» Cheese, more cheese and mountain biking in the Swiss Alps
Cheese, more cheese and mountain biking in the Swiss Alps
By Elizabeth Hotson
Prince Andrew has a modest little chalet amidst its snowy peaks and the Duke of Cambridge has been caught dad dancing in its bars. In fact the smattering of royals and other international VIP types make Verbier in the Swiss canton of Valais one of the most exclusive ski resorts on the planet. Come summer however, it’s all change and this pretty alpine hangout is keen to market itself as an affordable summer escape. That’s not as far fetched as it might seem; accommodation is far kinder on the pocket outside the ski season and many of the activities on offer are made eminently affordable by a 4€ a night tourist tax.
On paying your €4 you’re given a Verbier Infinite Playground (VIP) pass which means free or discounted activities including food, swimming and biking. The area is particularly keen to promote its cycling and the VIP pass will get you 50% off a lift pass for you and your mountain bike. It’s well worth the outlay - for expert riders and enthusiastic amateurs the Verbier Bike Park is a downhill dream. It’s got 6km of serious downhill tracks with a head-spinning 700m vertical drop in altitude which makes it perfect for thrillseekers and speed specialists.

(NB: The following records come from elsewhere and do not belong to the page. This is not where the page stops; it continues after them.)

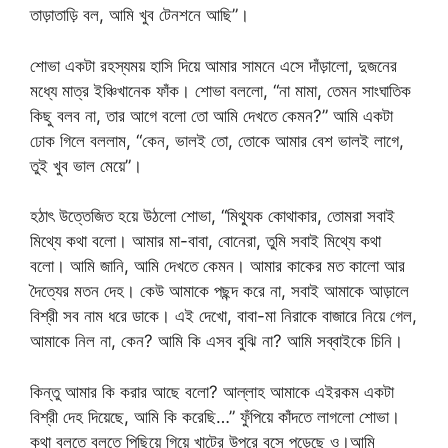
তাড়াতাড়ি বল, আমি খুব টেনশনে আছি”।
শোভা একটা রহস্যময় হাসি দিয়ে আমার সামনে এসে দাঁড়ালো, দুজনের
মধ্যে মাত্র ইঞ্চিখানেক ফাঁক। শোভা বললো, “না মামা, তেমন সাংঘাতিক
কিছু বলব না, তার আগে বলো তো আমি দেখতে কেমন?” আমি একটা
ঢোক গিলে বললাম, “কেন, ভালই তো, তোকে আমার বেশ ভালই লাগে,
তুই খুব ভাল মেয়ে”।
হঠাৎ উত্তেজিত হয়ে উঠলো শোভা, “মিথ্যুক কোথাকার, তোমরা সবাই
মিথ্যে কথা বলো। আমার মা-বাবা, বোনেরা, তুমি সবাই মিথ্যে কথা
বলো। আমি জানি, আমি দেখতে কেমন। আমার কাকের মত কালো আর
দৈত্যের মতন দেহ। কেউ আমাকে পছন্দ করে না, সবাই আমাকে আড়ালে
বিশ্রী সব নাম ধরে ডাকে। এই দেখো, বাবা-মা নিরাকে বাজারে নিয়ে গেল,
আমাকে নিল না, কেন? আমি কি এসব বুঝি না? আমি সব্বাইকে চিনি।
কিন্তু আমার কি করার আছে বলো? আল্লাহ আমাকে এইরকম একটা
বিশ্রী দেহ দিয়েছে, আমি কি করেছি…” ফুঁপিয়ে কাঁদতে লাগলো শোভা।
কথা বলতে বলতে পিছিয়ে গিয়ে খাটের উপরে বসে পড়েছে ও।আমি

If you’re not quite at expert level, you can start on something a bit kinder - there are four different gradients of trail – green, blue, red and black so it’s worth taking your time to build up your confidence. All told, there are 20km of downhill tracks and there are also plans to develop more obstacles and ramps and if you need a bit of guidance, each afternoon, pro-riders from the Verbier bike team can show you around the trails (min. 2 people), telling you all you need to know about the park and the obstacles on the way. The park’s open from early June to late October but check lift opening dates before you go.

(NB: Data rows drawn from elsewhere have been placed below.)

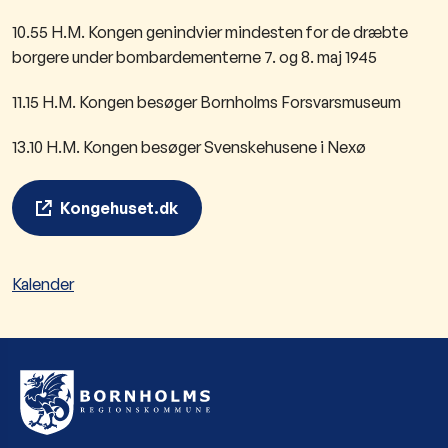
10.55 H.M. Kongen genindvier mindesten for de dræbte
borgere under bombardementerne 7. og 8. maj 1945
11.15 H.M. Kongen besøger Bornholms Forsvarsmuseum
13.10 H.M. Kongen besøger Svenskehusene i Nexø
Kongehuset.dk
Kalender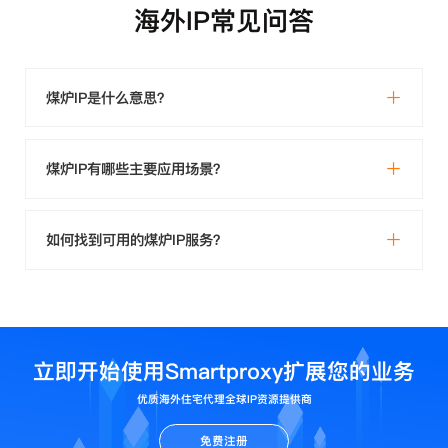
海外IP常见问答
煤炉IP是什么意思？
煤炉IP有哪些主要应用场景？
如何找到可用的煤炉IP服务？
立即开始使用Smartproxy扩展您的业务
优质海外住宅代理全球IP资源提供商
免费注册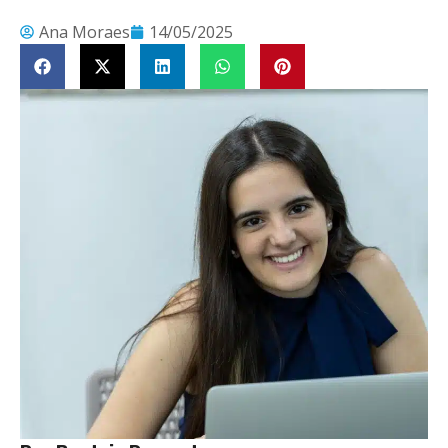
Ana Moraes
14/05/2025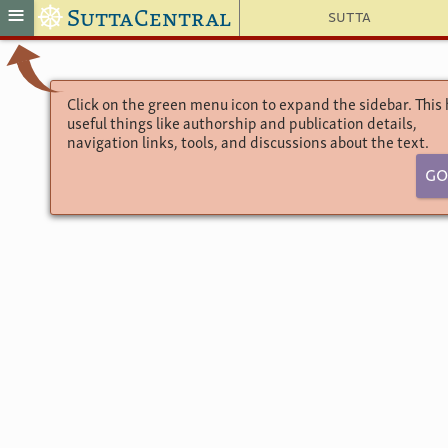
☸
≡
SuttaCentral
Sutta
Click on the green menu icon to expand the sidebar. This
useful things like authorship and publication details,
navigation links, tools, and discussions about the text.
Go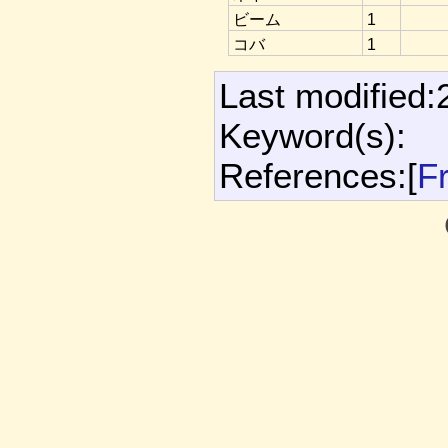
ビーム
1
コバ
1
Last modified:
Keyword(s):
References:[
F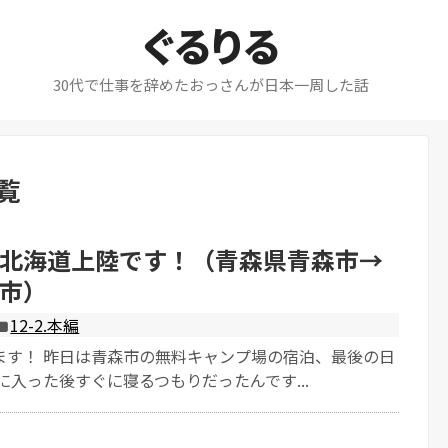
ぐるりる
30代で仕事を辞めたおっさんが日本一周した話
覧
北海道上陸です！（青森県青森市→
市）
12-2.本編
ます！ 昨日は青森市の無料キャンプ場の宿泊、最後の日
に入った後すぐに寝るつもりだったんです...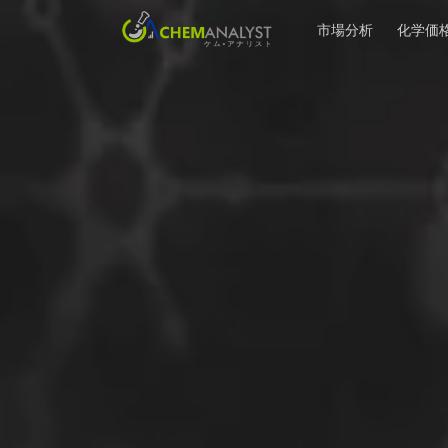
市場分析
化学価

Having expended all that energy on the mountain you can indulge guilt-free in the delicious local food. My highlight was a cheese brunch in an alpine setting so perfect it could have been a set from the Sound of Music. During a ridiculously picturesque trip to the pastures of Sery, I half expected a cheerful Maria to pop out and join us for our spectacular feast of cheese, fresh apple juice and fresh-from-the-cow milk.
The banquet, hosted by local farmer, Marc Maret and his wife was followed by a bucolic ramble through the postcard-perfect meadows where the local cows were grazing. I was utterly beguiled by the bovine bell chorus ringing through the valley and could have stayed there all day. The whole experience including transport from the centre of town normally costs a very reasonable 25 Swiss Francs - around £19 but with the VIP card, the whole trip including transport from town is free. The bargain of the year. The only downside is that you can only do the cheese brunch once per stay. You’ll also need to book - I advise making this a priority.
The alpine brunch isn’t the only dairy-themed activity on offer in Verbier, a town obsessed with cheese. Raclette - cows’ cheese melted and scraped over food in a lava like ooze - is a speciality and thousands of visitors come for an annual September festival dedicated to its existence. There’s also a working dairy in the village which makes its own award winning cheese and if you want to bring home a few samples, both the independent shops in town and the supermarkets have good selections.
To experience the joy of cheese in a typical, albeit rather refined setting, treat yourself to a meal at one of the many local restaurants offering fondue and raclette. After a bracing drive up through vertiginous mountain passes we spent a glorious evening at La Marlénaz restaurant, trying, but ultimately failing to get through five kilos of best raclette between eight of us. The theory is that you should drink white wine with your cheese feast in order to prevent the dreaded ‘cheese balls’ forming in your stomach.
Whether you believe in its preventative qualities, it’s well worth trying the local Swiss grape varieties as they’re not exported and you won’t get them back home.
With so much stuff to keep you amused you might find it difficult to squeeze in some rest but when you do want to get your head down, Le Farinet in the centre of town is a great option. Legendary for its après-ski activities, it’s a lower key affair in the summer but with its uber-friendly staff and luxurious bedrooms it’s the perfect place to relax after a day in the mountains. If you can’t resist downing beers and schnapps with the locals, there are lots of lively bars; just ask at the front desk - they might even join you for a drink or two.